_DIRECTIONS_
Locate the word "Бумага" in the data below, then copy every line that holds it.

_LISTED RECORDS_
- - -

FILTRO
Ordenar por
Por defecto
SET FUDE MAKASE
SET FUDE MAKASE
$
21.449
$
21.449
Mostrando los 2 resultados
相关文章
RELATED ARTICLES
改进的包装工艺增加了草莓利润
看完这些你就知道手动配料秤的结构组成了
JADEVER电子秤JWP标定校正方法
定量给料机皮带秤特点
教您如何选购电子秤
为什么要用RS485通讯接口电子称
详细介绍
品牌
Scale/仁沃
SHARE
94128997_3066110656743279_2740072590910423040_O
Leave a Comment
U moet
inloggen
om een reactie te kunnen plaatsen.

- - -

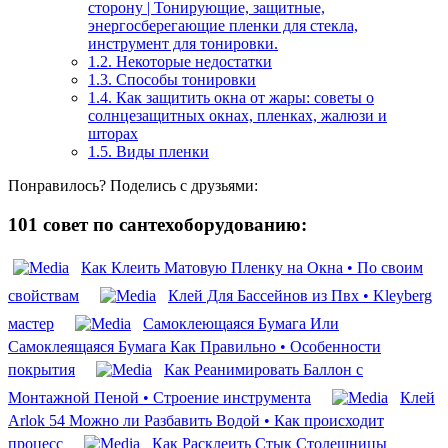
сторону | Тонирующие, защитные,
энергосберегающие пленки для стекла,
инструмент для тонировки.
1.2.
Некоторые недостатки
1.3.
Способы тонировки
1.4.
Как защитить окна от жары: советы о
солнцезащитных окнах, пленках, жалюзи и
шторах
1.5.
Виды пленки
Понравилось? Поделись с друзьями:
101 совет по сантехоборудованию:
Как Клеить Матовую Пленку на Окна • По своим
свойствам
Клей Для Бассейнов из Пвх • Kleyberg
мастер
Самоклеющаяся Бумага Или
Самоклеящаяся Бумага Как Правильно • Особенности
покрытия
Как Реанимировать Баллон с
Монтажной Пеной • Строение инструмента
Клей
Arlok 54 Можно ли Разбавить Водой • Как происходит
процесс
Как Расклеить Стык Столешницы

- - -

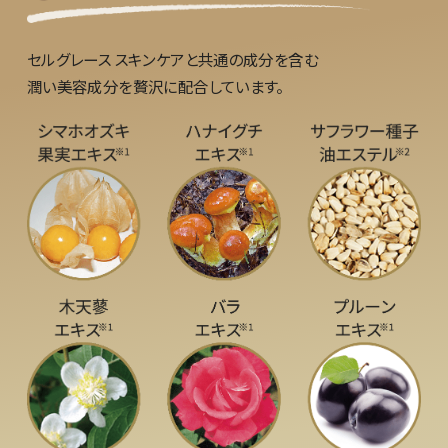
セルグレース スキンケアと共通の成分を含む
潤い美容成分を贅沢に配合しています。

- - -

_EXERCISE ANSWER_
Самоклеющаяся Бумага Или
Самоклеящаяся Бумага Как Правильно • Особенности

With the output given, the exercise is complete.